That hurt man. Love Wand still, but the whole time had a feeling in the pit of my stomach that he'd come a cropper tonight. For me tonight he had to either do what he normally does, or fight an extremely smart fight, he done neither!


----------



## SpoKen (Apr 28, 2007)

dontazo said:


> wandy was not even out . stupid stoppage. mazzegati sucks! he was gonna pull guard ...


It was a trick to pull the world's first laying thai clinch.


----------



## The Legend (Jun 13, 2006)

WAR Rampage!!!!!


----------



## dontazo (Feb 29, 2008)

valvetronix said:


> Silva VS Silva... Please


so he will get knocked out again ?


----------



## Redrum (Jan 30, 2008)

Wise said:


> Hes being sarcastic before random people freak out.


Yep! That made me LOL! :thumb02:


----------



## Dan0 (Aug 22, 2008)

I'm so fuc*in happy, i don't even care about the results of the other fights!
Rampage all the way!
Sweet, sweet revenge!


----------



## SpoKen (Apr 28, 2007)

I just realized! I called the Henderson style hook KO weeks ago! I have to find it so I can put it in my sig.


----------



## dontazo (Feb 29, 2008)

its kinda sucks when u beat guy twice than he knocks u out and u know u will never face him again


----------



## The Dude Abides (Jul 8, 2008)

Dan0 said:


> I'm so fuc*in happy, i don't even care about the results of the other fights!
> Rampage all the way!
> Sweet, sweet revenge!


Still 2 to 1 baby!!


----------



## Buckingham (Apr 8, 2007)

dontazo said:


> wandy was not even out . stupid stoppage. mazzegati sucks! he was gonna pull guard ...


lol. I hope to see Wandy bounce back, and I know he isn't the same as before but Rampage isn't either. Page isn't no wear near as athletic as he was in pride, but he is more technical. So i don't wanna hear any excuses board.



The Dude Abides said:


> Still 2 to 1 baby!!


To bad Rampage has to move on with his career, unless he could have KO Wandi two more times next year.


----------



## EVERLOST (May 28, 2007)

Just reading Wand got knocked out ruins this for me. Im done with this card good night.

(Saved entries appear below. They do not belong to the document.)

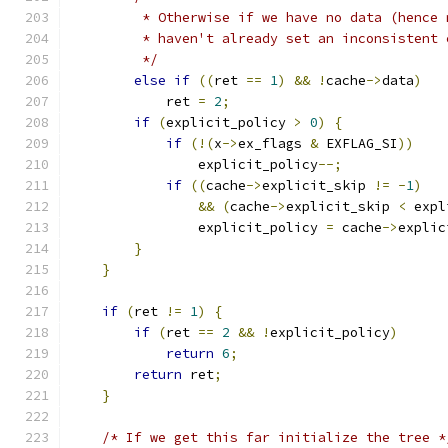
         * Otherwise if we have no data (hence 
         * haven't already set an inconsistent 
         */
else
if
((
ret 
==
1
)
&&
!
cache
->
data
)
            ret 
=
2
;
if
(
explicit_policy 
>
0
)
{
if
(!(
x
->
ex_flags 
&
 EXFLAG_SI
))
                explicit_policy
--;
if
((
cache
->
explicit_skip 
!=
-
1
)
&&
(
cache
->
explicit_skip 
<
 expl
                explicit_policy 
=
 cache
->
explic
}
}
if
(
ret 
!=
1
)
{
if
(
ret 
==
2
&&
!
explicit_policy
)
return
6
;
return
 ret
;
}
/* If we get this far initialize the tree *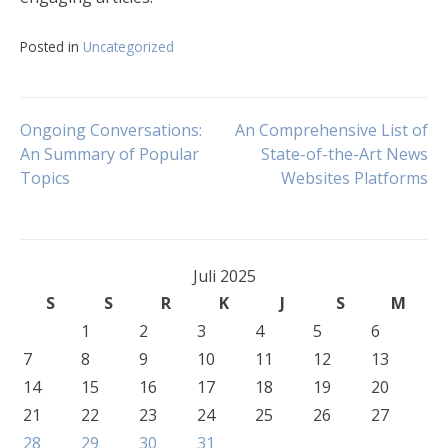
Posted in
Uncategorized
Navigasi
Ongoing Conversations:
An Comprehensive List of
An Summary of Popular
State-of-the-Art News
Topics
Websites Platforms
pos
Juli 2025
S
S
R
K
J
S
M
1
2
3
4
5
6
7
8
9
10
11
12
13
14
15
16
17
18
19
20
21
22
23
24
25
26
27
28
29
30
31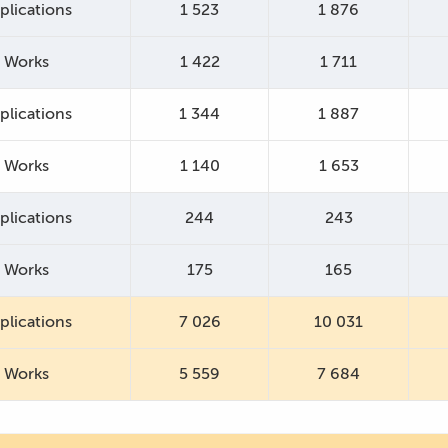
plications
1 523
1 876
Works
1 422
1 711
plications
1 344
1 887
Works
1 140
1 653
plications
244
243
Works
175
165
plications
7 026
10 031
Works
5 559
7 684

I really dont dislike Page but Wand is a true man of the sport and rampage is just a big dumb animal. Screw this card Im out.


----------



## SpoKen (Apr 28, 2007)

Spoken812 said:


> Agreed 100%. I do have Wandy taking this fight... but I see a right hook landing for Rampage and KOing Wandy. I don't know why.. but it is vivid in my head.

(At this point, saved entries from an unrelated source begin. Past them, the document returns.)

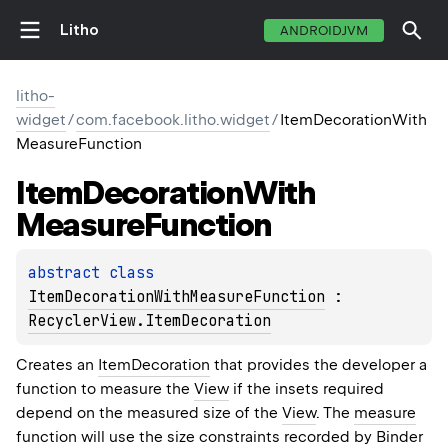
Litho
ANDROIDJVM
litho-
widget
/
com.facebook.litho.widget
/
ItemDecorationWith
MeasureFunction
Item
Decoration
With
Measure
Function
abstract 
class 
ItemDecorationWithMeasureFunction
 : 
RecyclerView.ItemDecoration
Creates an
ItemDecoration
that provides the developer a
function to measure the
View
if the insets required
depend on the measured size of the
View
. The
measure
function will use the size constraints recorded by
Binder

BAM! I had Wandi winning, but I called the hook. Although it was left hook that landed am I right?


----------



## Rick The Impelr (Oct 5, 2008)

why did Lidell look like a sad puppy that was actually saying " oh shit", I'm next" ?


----------



## Villian (Jul 23, 2008)

Oh Yessssss!!! Back To Brazil For You Wandy!


----------



## dontazo (Feb 29, 2008)

Rick The Impelr said:


> why did Lidell look like a sad puppy that was actually saying " oh shit", I'm next" ?


i dont think he will ever face page again lol


----------



## The Dude Abides (Jul 8, 2008)

Spoken812 said:


> BAM! I had Wandi winning, but I called the hook. Although it was left hook that landed am I right?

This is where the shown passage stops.